In 2020, the Supreme Court revisited the requirements for admissibility of electronic evidence under section 65 B of the Indian Evidence Act, 1872. “The prosecution needs to comply with the law which mandates that a certificate needs to be provided by a third person that the digital evidence has not been tampered with or altered. This person will be cross-examined in court,” said Supreme Court lawyer Pavan Duggal, chairman of the International Commission on Cybersecurity Law. In effect, this provision is aimed at preventing investigators from tampering with the digital evidence to nail the accused.

Duggal pointed out that the 2008 amendment to the Information Technology Act made almost all crimes in digital media a bailable offence. “The accused can get bail and there is a chance the evidence is destroyed later,” he said. Moreover, many social media platforms' servers are abroad and those countries are slow in sharing information.

India has signed mutual legal assistance treaties with several countries, including the US, where the servers of many social media giants are located. Police, however, need to take the bureaucratic route to access information from those countries. Because of these constraints, the chances of conviction are quite low in cybercrime cases. “This is the reason why the conviction rate is less than one per cent in cybercrimes in the country,” said Duggal.

So, is social media monitoring by police forces a boon or a bane for the general public?

Anyesh Roy, DCP, cyber cell unit of Delhi police, said the emerging threats on social media and proxy wars by inimical forces had not only put police forces on alert but also provided lessons to citizens to access only credible information. “Citizens should avoid sharing unverified information. Social media has a tendency to artificially flare up sentiments, manipulate and project local issues as bigger issues, resulting in actions that can cause enmity or create conflict on the ground,” he said.

One of the first central agencies to set up a dedicated social media monitoring cell was the National Technical Research Organisation. IPS officer Muktesh Chander, who led this effort in 2012, said the learning for this technical intelligence agency, which functions under the Prime Minister’s Office, came from the 2011 riots in London where the Metropolitan Police effectively used Flickr to publish images of suspects in the riots along with announcements on Twitter.
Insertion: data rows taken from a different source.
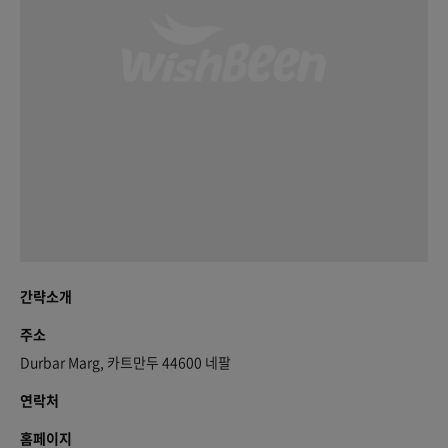
간략소개
주소
Durbar Marg, 카트만두 44600 네팔
연락처
홈페이지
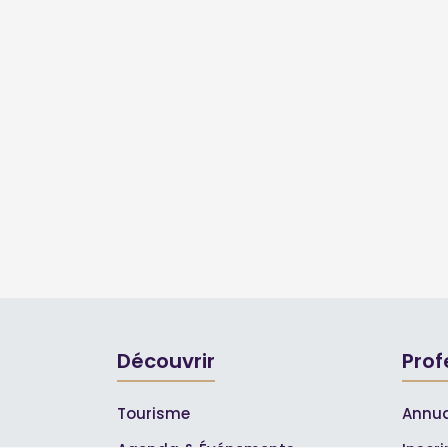
Découvrir
Prof
Tourisme
Annua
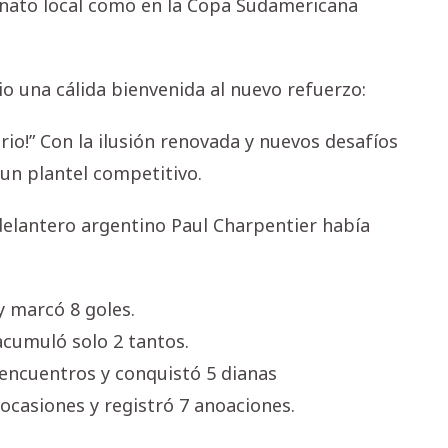
nato local como en la Copa Sudamericana
 dio una cálida bienvenida al nuevo refuerzo:
ario!” Con la ilusión renovada y nuevos desafíos
un plantel competitivo.
 delantero argentino Paul Charpentier había
y marcó 8 goles.
acumuló solo 2 tantos.
encuentros y conquistó 5 dianas
 ocasiones y registró 7 anoaciones.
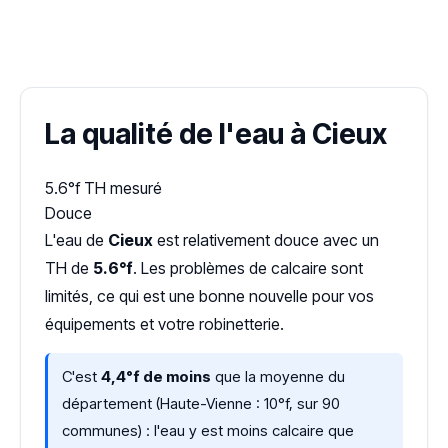
✓ 100 % gratuit
·
✓ Sans engagement
·
✓ Réponse sous 24 h
·
Dureté d'eau vérifiée (Hub'eau)
La qualité de l'eau à Cieux
5.6°f
TH mesuré
Douce
L'eau de
Cieux
est relativement douce avec un
TH de
5.6°f
. Les problèmes de calcaire sont
limités, ce qui est une bonne nouvelle pour vos
équipements et votre robinetterie.
C'est
4,4°f de moins
que la moyenne du
département (Haute-Vienne : 10°f, sur 90
communes) : l'eau y est moins calcaire que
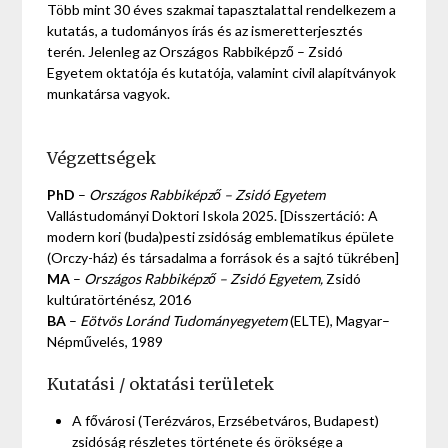
Több mint 30 éves szakmai tapasztalattal rendelkezem a
kutatás, a tudományos írás és az ismeretterjesztés
terén. Jelenleg az Országos Rabbiképző – Zsidó
Egyetem oktatója és kutatója, valamint civil alapítványok
munkatársa vagyok.
Végzettségek
PhD
–
Országos Rabbiképző – Zsidó Egyetem
Vallástudományi Doktori Iskola 2025. [Disszertáció: A
modern kori (buda)pesti zsidóság emblematikus épülete
(Orczy-ház) és társadalma a források és a sajtó tükrében]
MA
–
Országos Rabbiképző – Zsidó Egyetem,
Zsidó
kultúratörténész, 2016
BA
–
Eötvös Loránd Tudományegyetem
(ELTE), Magyar–
Népművelés, 1989
Kutatási / oktatási területek
A fővárosi (Terézváros, Erzsébetváros, Budapest)
zsidóság részletes története és öröksége a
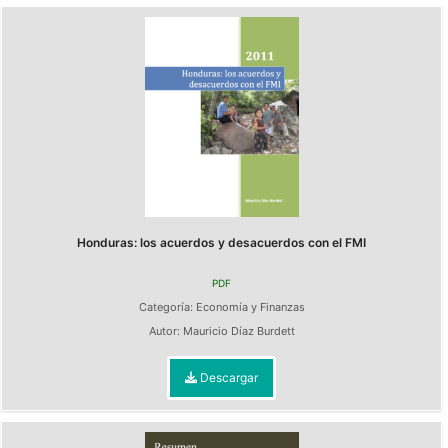
Honduras: los acuerdos y desacuerdos con el FMI
PDF
Categoría:
Economía y Finanzas
Autor:
Mauricio Díaz Burdett
Descargar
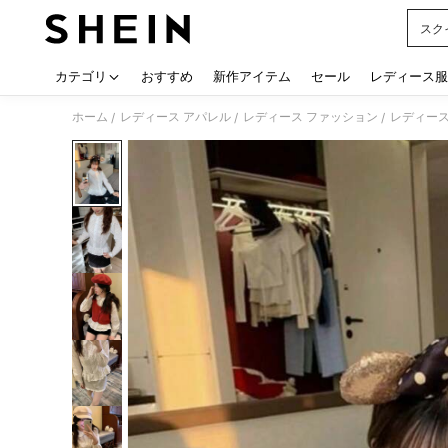
スク
Use up
カテゴリ
おすすめ
新作アイテム
セール
レディース服
ホーム
レディース アパレル
レディース ファッション
レディース
/
/
/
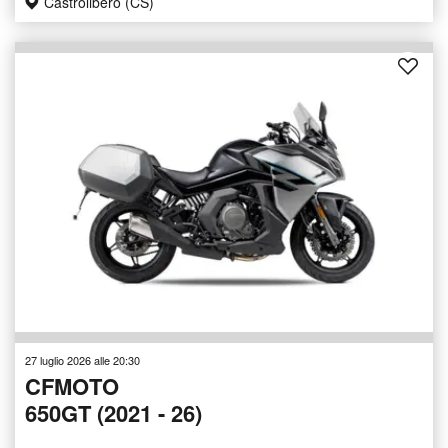
Castrolibero (CS)
27 luglio 2026 alle 20:30
CFMOTO
650GT (2021 - 26)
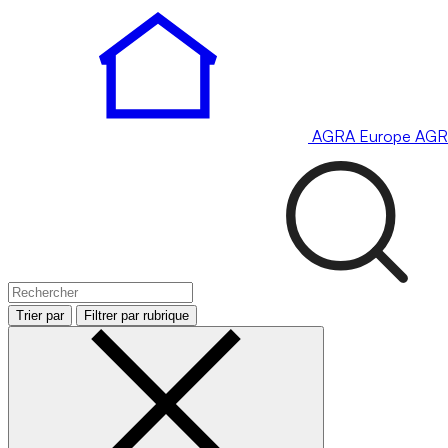
AGRA
Europe
AGR
Trier par
Filtrer par rubrique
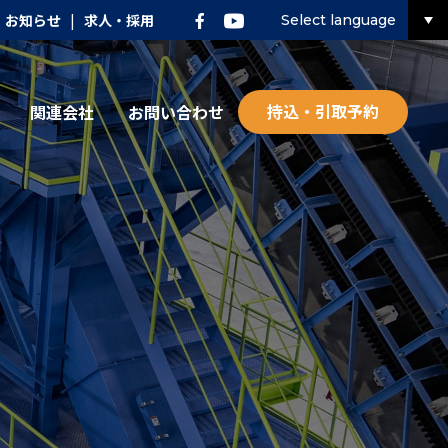
お知らせ
|
求人・採用
Select language
持込・引取予約
関連会社
お問い合わせ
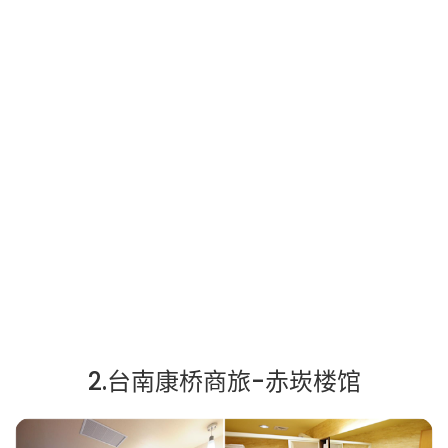
2.台南康桥商旅-赤崁楼馆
Similarly, in 2010 in Canada, Toronto Police started a social media programme and shared success stories of cyber undercover operations with Indian counterparts.

Clearly, India has arrived late on the social media monitoring platform. The need of the hour is to take real measures to boost the confidence of netizens in free and fair investigations in cybercrime cases. To begin with, the Delhi Police is looking at creating a perception management unit run by 50-odd private and government officials to boost the image of the police “virtually”.